韩安晴一听这话,顿时就忍不住,噗嗤一声笑出来,“哈哈哈,是是是,就是用来煮玉米粥的,你和另外一位帅大叔来我们家做客,就煮玉米粥招待你们了。大冷天的,暖胃养身呢。”
“谢谢呀。”
“哈哈哈。”
“怎么了?”
“没什么。”韩安晴素手捂着秀口,那欲笑又止的模样让李嘉图看得一头雾水,自己又出糗了?
不过话说回来,这姑娘还挺漂亮的,小家碧玉的长相。
趁女孩顾着添火,李嘉图悄悄多看了几眼。
越看心里越欢喜,没想到乡下还有这般出落得亭亭玉立的标志美人,穿着气质都不输城里的女孩。
单纯又可爱。
可惜,她才十七岁,还在读高中,而自己只是一个在大城市奔波的社畜,一想到这里,李嘉图心中顿生无限感慨。
人生呐,总是在错的时间遇上对的人。
看着被烧得通红的柴火,李嘉图发起了呆,感慨一通,发觉自己有点过于悲观。
韩安晴不就小她七岁而已,七岁算什么,不是正好吗?
成熟稳重的白领大叔与单纯可爱的少女,嘿嘿嘿,李嘉图忽然想起了经常追的日漫番。
正沉浸在美美的幻想中,柴房外的遇一道男声响起,惊得李嘉图浑身情不自禁地抖了抖。
“安晴,水开了吗?”是韩安铭的声音。
“还没呢。”韩安晴回应。
“那就多加点柴,等下还没烫熟,猪都该饿得扒圈了。”
“嗯,知道了。”
然后院子里脚步移动,韩安铭跟另一个人说话。
“齐哥,来看看我做的温泉池怎么样?想泡的话,等下我就烧水。”
“你这一说,我还真想好好泡一下,大冷天的,冻死我了。”
在人家烤火,还幻想人家的妹妹,李嘉图多少有点心虚。
尤其是韩安铭虽然年纪小,但第一眼就给人一种刚毅的印象,再加上那精壮有力的身材,要是被他揍上两圈,自己骨头起码得断两根。

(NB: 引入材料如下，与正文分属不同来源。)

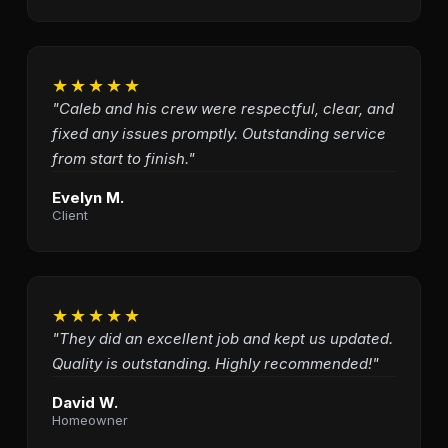
★★★★★
"Caleb and his crew were respectful, clear, and
fixed any issues promptly. Outstanding service
from start to finish."
Evelyn M.
Client
★★★★★
"They did an excellent job and kept us updated.
Quality is outstanding. Highly recommended!"
David W.
Homeowner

“非礼勿视,非礼勿视。”李嘉图默念着,恢复嗅觉的鼻子却隐隐闻到一旁女孩身子散发的少女体香。好好闻啊。
呃……等一下,李嘉图眉头一皱,感觉自己好像忽略了什么信息?
韩安铭说喂猪,这盆水和半桶玉米面不会是准备喂猪的吧?
正想问女孩玉米面是不是喂猪的,身旁的少女突然起身,迈着轻快的小步子跑出柴房,两分钟后又折回。

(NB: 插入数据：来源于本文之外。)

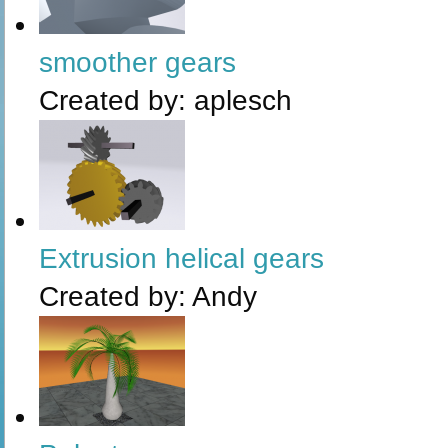
smoother gears
Created by:
aplesch
Extrusion helical gears
Created by:
Andy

她的手里多了东西,仔细一看,好像是两块腊肉。腊肉瘦多肥少,还插着一根竹签。
“诺,给你。”韩安晴递给李嘉图一根竹签,“注意烤哦,别把竹签烤断了,腊肉掉火里了。”
李嘉图开心地点头,学着单纯热心的女孩烤起腊肉。
把火炭扒到火堆外围,腊肉放在上面炙烤,同时注意竹签没有插进腊肉里的部分,别放在火炭上。
“滋滋滋。”
烤了两三分钟,腊肉表面就冒出油滴,同时散发出勾人肠胃的咸香。
“呼呼。”韩安晴张开秀口对着香喷喷的腊肉吹了吹,洁白的牙齿一咬,撕下一小块腊肉嚼起来。
李嘉图也尝了口自己烤的那块,还不错,腊肉本来就是用盐腌制过的,经过熏烤发酵后,形成一股独特的咸香,在放在炭火上这么一烤,随着里面的油份被烤出,肉质也变软,嚼在口中真是别有一番风味。